Previous studies have concluded that an offshore wind farm spanning the western edge of Jersey’s territorial waters, around ten miles out, would be a large-enough area for a commercially viable operation. It would be close to a French 62-turbine farm which has just started being constructed in the Bay of St. Brieuc.
Pictured: Jersey could build its own offshore wind farm, similar to the French.
Last week, French fishermen from the area protested around a specialist ship driving the first piles of the project.
It has been estimated that extracting energy from just 5% of Jersey’s waters would satisfy over three times Jersey’s current annual demand.
Another viable option would be to build a tidal lagoon to take advantage of Jersey’s large tidal range.
The Island Plan says: “A tidal lagoon would represent utility-scale renewable energy generation that could ensure Jersey has a more reliable energy supply, be more resilient to market shocks, and with the potential to make revenue from exporting energy.
“Tidal lagoon development opportunities can be co-located with other uses in the marine area, including with aquaculture and leisure, and integrate with local regeneration.
“Consideration would, however, need to be given to the likely significant effects on marine ecology, landscape and visual impacts, including effects on seascape, and potential heritage impacts of any potential tidal lagoon scheme.”
Pictured: Where Jersey could site an offshore wind farm, from a 2018 study that feeds into the latest Island Plan.
A previous viability study has earmarked St. Aubin’s Bay as a potential lagoon, with a barrage built from La Collette to St. Brelade containing electricity generating turbines. It is thought it would create enough energy to power the whole Island and leave an exportable surplus.
The lagoon idea is regarded as preferable to submerged tidal stream generators:
“A tidal stream development would be unlikely to provide a competitive return in comparison to other renewables such as wind and tidal lagoons,” says the Island Plan.
“There are no current active proposals for tidal stream turbines, and initial feasibility work concluded tidal stream energy harvesting is not currently considered cost effective for Jersey.”

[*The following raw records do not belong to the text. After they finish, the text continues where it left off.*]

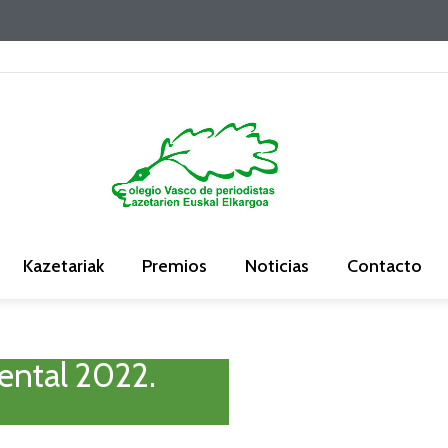
Kazetariak
Premios
Noticias
Contacto
ental 2022.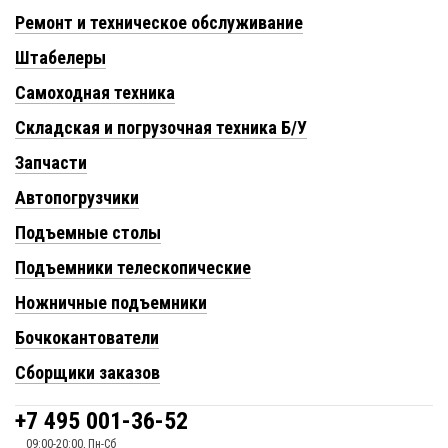
Ремонт и техническое обслуживание
Штабелеры
Самоходная техника
Складская и погрузочная техника Б/У
Запчасти
Автопогрузчики
Подъемные столы
Подъемники телескопические
Ножничные подъемники
Бочкокантователи
Сборщики заказов
+7 495 001-36-52
09:00-20:00, Пн-Сб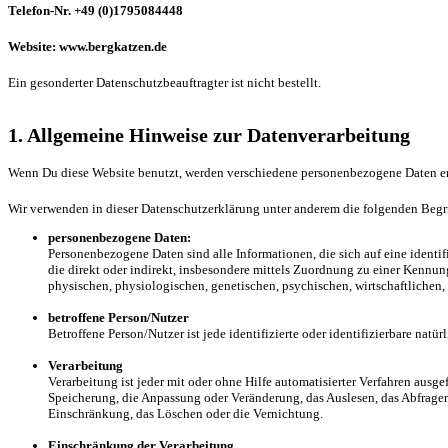
Telefon-Nr. +49 (0)1795084448
Website: www.bergkatzen.de
Ein gesonderter Datenschutzbeauftragter ist nicht bestellt.
1. Allgemeine Hinweise zur Datenverarbeitung
Wenn Du diese Website benutzt, werden verschiedene personenbezogene Daten erh
Wir verwenden in dieser Datenschutzerklärung unter anderem die folgenden Begri
personenbezogene Daten:
Personenbezogene Daten sind alle Informationen, die sich auf eine identifi
die direkt oder indirekt, insbesondere mittels Zuordnung zu einer Kenn
physischen, physiologischen, genetischen, psychischen, wirtschaftlichen, k
betroffene Person/Nutzer
Betroffene Person/Nutzer ist jede identifizierte oder identifizierbare na
Verarbeitung
Verarbeitung ist jeder mit oder ohne Hilfe automatisierter Verfahren au
Speicherung, die Anpassung oder Veränderung, das Auslesen, das Abfragen
Einschränkung, das Löschen oder die Vernichtung.
Einschränkung der Verarbeitung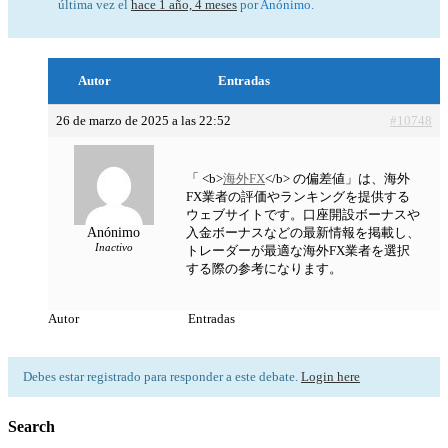
última vez el
hace 1 año, 4 meses
por
Anónimo
.
Autor
Entradas
26 de marzo de 2025 a las 22:52
#10748
「 <b>
海外FX
</b> の偏差値」は、海外
FX業者の評価やランキングを提供する
ウェブサイトです。口座開設ボーナスや
Anónimo
入金ボーナスなどの最新情報を掲載し、
Inactivo
トレーダーが最適な海外FX業者を選択
する際の参考になります。
Autor
Entradas
Debes estar registrado para responder a este debate.
Login here
Search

The official policy set out in the Island Plan, which is now open to consultation, is that “development proposals for exploratory, appraisal or prototype offshore utility-scale renewable energy schemes will be supported, where their environmental impact is considered to be acceptable.

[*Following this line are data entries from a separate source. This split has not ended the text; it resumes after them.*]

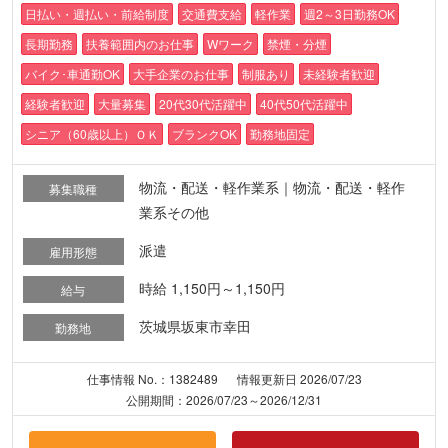
日払い・週払い・前給制度
交通費支給
軽作業
週2～3日勤務OK
長期勤務
扶養範囲内のお仕事
Wワーク
禁煙・分煙
バイク･車通勤OK
大手企業のお仕事
制服あり
未経験者歓迎
経験者歓迎
大量募集
20代30代活躍中
40代50代活躍中
シニア（60歳以上）ＯＫ
ブランクOK
勤務地固定
物流・配送・軽作業系｜物流・配送・軽作
募集職種
業系その他
派遣
雇用形態
時給 1,150円～1,150円
給与
茨城県坂東市幸田
勤務地
仕事情報 No.：1382489
情報更新日 2026/07/23
公開期間：2026/07/23～2026/12/31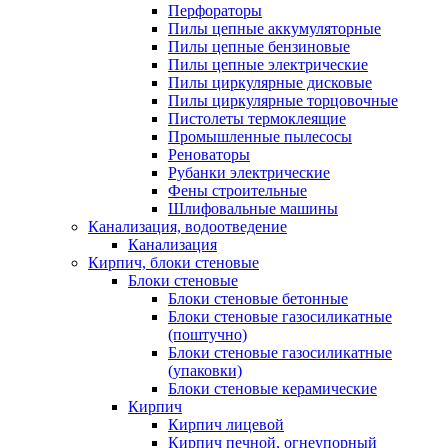
Перфораторы
Пилы цепные аккумуляторные
Пилы цепные бензиновые
Пилы цепные электрические
Пилы циркулярные дисковые
Пилы циркулярные торцовочные
Пистолеты термоклеящие
Промышленные пылесосы
Реноваторы
Рубанки электрические
Фены строительные
Шлифовальные машины
Канализация, водоотведение
Канализация
Кирпич, блоки стеновые
Блоки стеновые
Блоки стеновые бетонные
Блоки стеновые газосиликатные
(поштучно)
Блоки стеновые газосиликатные
(упаковки)
Блоки стеновые керамические
Кирпич
Кирпич лицевой
Кирпич печной, огнеупорный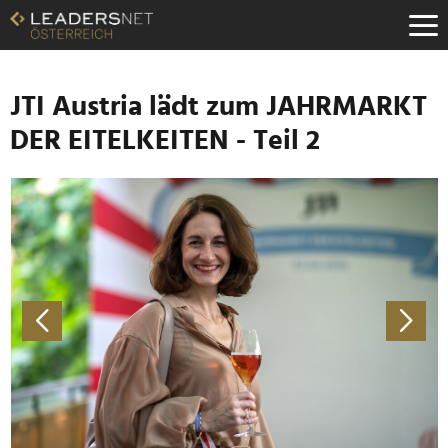
Zum
Inhalt
Zur
Fußzeilen-
Navigation
JTI Austria lädt zum JAHRMARKT
Zur
DER EITELKEITEN - Teil 2
Hauptnavigation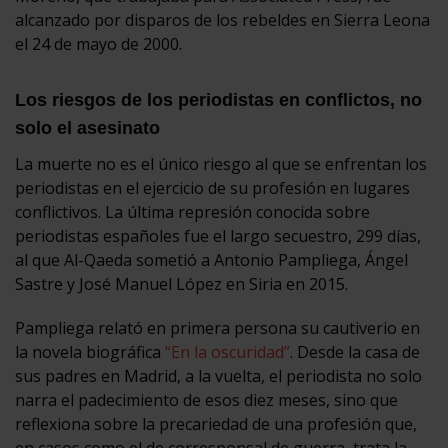
alcanzado por disparos de los rebeldes en Sierra Leona
el 24 de mayo de 2000.
Los riesgos de los periodistas en conflictos, no
solo el asesinato
La muerte no es el único riesgo al que se enfrentan los
periodistas en el ejercicio de su profesión en lugares
conflictivos. La última represión conocida sobre
periodistas españoles fue el largo secuestro, 299 días,
al que Al-Qaeda sometió a Antonio Pampliega, Ángel
Sastre y José Manuel López en Siria en 2015.
Pampliega relató en primera persona su cautiverio en
la novela biográfica
“En la oscuridad”
. Desde la casa de
sus padres en Madrid, a la vuelta, el periodista no solo
narra el padecimiento de esos diez meses, sino que
reflexiona sobre la precariedad de una profesión que,
en casos como el de corresponsal de guerra, trata la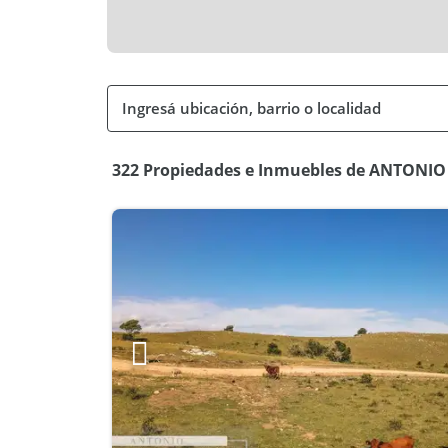
322 Propiedades e Inmuebles de ANTONI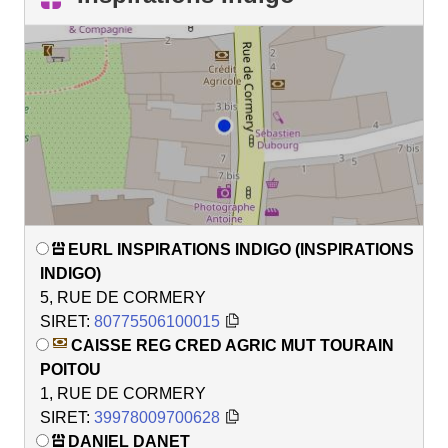
EURL INSPIRATIONS INDIGO (INSPIRATIONS
INDIGO)
5, RUE DE CORMERY
SIRET:
80775506100015
CAISSE REG CRED AGRIC MUT TOURAIN
POITOU
1, RUE DE CORMERY
SIRET:
39978009700628
DANIEL DANET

It adds that proposals for full-scale offshore renewable energy generation schemes will be supported where it can be demonstrated that:
The plan adds that planning permission for all types of offshore renewable energy proposals will be subject to a time-limited permission.
It also supports “ground-mounted solar arrays” on agricultural land “where the benefit of the scheme will outweigh any loss to the agricultural industry, with positive consideration given to the redevelopment of glasshouse sites for this purpose.”